Without the call to register_codex(), plugins will have to import the codex directly and will not be able to get it via get_codex(). Registering the codex is optional if you want to make the codex private.

Listing and Retrieving Plugins

Once registered, there are several methods of listing and getting specific plugins from the codex.

Listing

The codex implements __iter__ which returns an iterator to all discovered plugins:

for plugin in codex:
   metadata = PluginMetadata.get(plugin)
   print('plugin:', {plugin})
   print('  id:', metadata.id)
   print()

Get by id

Each plugin must have a unique id which is specified in the call to the plugin metadata. To retrieve a plugin by its unique id, use the codex.get method.

plugin = codex.get('foo.bar')
metadata = PluginMetadata.get(plugin)
print('plugin:', {plugin})
print('  id:', metadata.id)
print()

Find by criteria

Find a list of plugins that match a set of criteria by calling the codex.find method. The method accepts two types of criteria:

  • *plugin_filters - a list of functions or lambdas that accept the plugin and return True if the plugin matches the criteria.

  • **metadata_criteria - a dictionary where the key is the attribute name being filtered and the value being the attribute value that the plugin metadata must have.

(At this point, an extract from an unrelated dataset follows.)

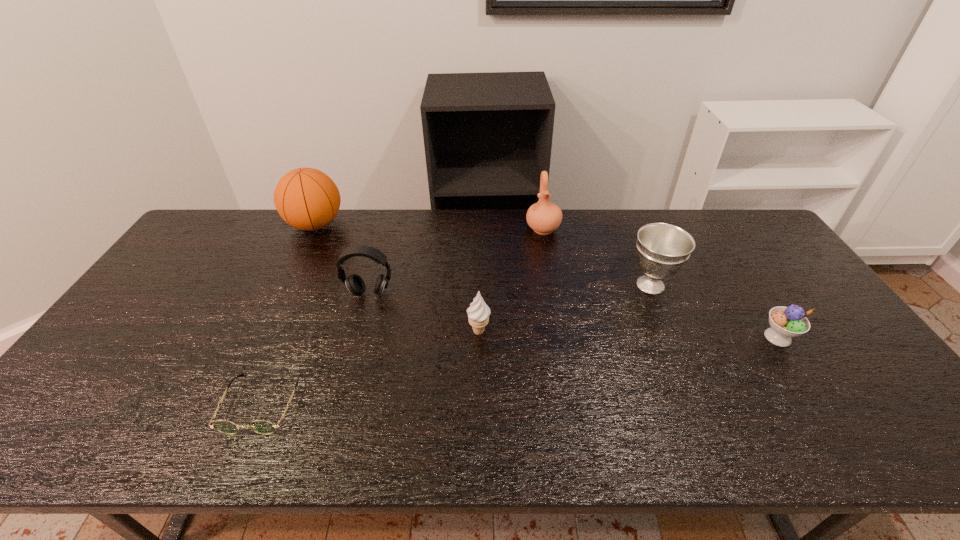 What are the coordinates of `vacant area situated on the left of the basketball` in the screenshot? It's located at (225, 225).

For example, to find all plugins that are a subclass of AppPlugin and have an author of Acme, Inc:

for plugin in codex.find(lambda plugin: issubclass(plugin, AppPlugin), author='Acme, Inc'):
   metadata = PluginMetadata.get(plugin)
   print('plugin:', {plugin})
   print('  id:', metadata.id)
   print()

codex.find() returns a list of plugins that match all the provided criteria. Use the codex.find_one <cincodex.Codex.find_one>`() method to find the first plugin that matches all of the search criteria.

plugin = codex.find_one(lambda plugin: issubclass(plugin, AppPlugin), author='Acme, Inc')
metadata = PluginMetadata.get(plugin)
print('plugin:', {plugin})
print('  id:', metadata.id)
print()

Use codex.find_one() when searching based on a unique set of criteria.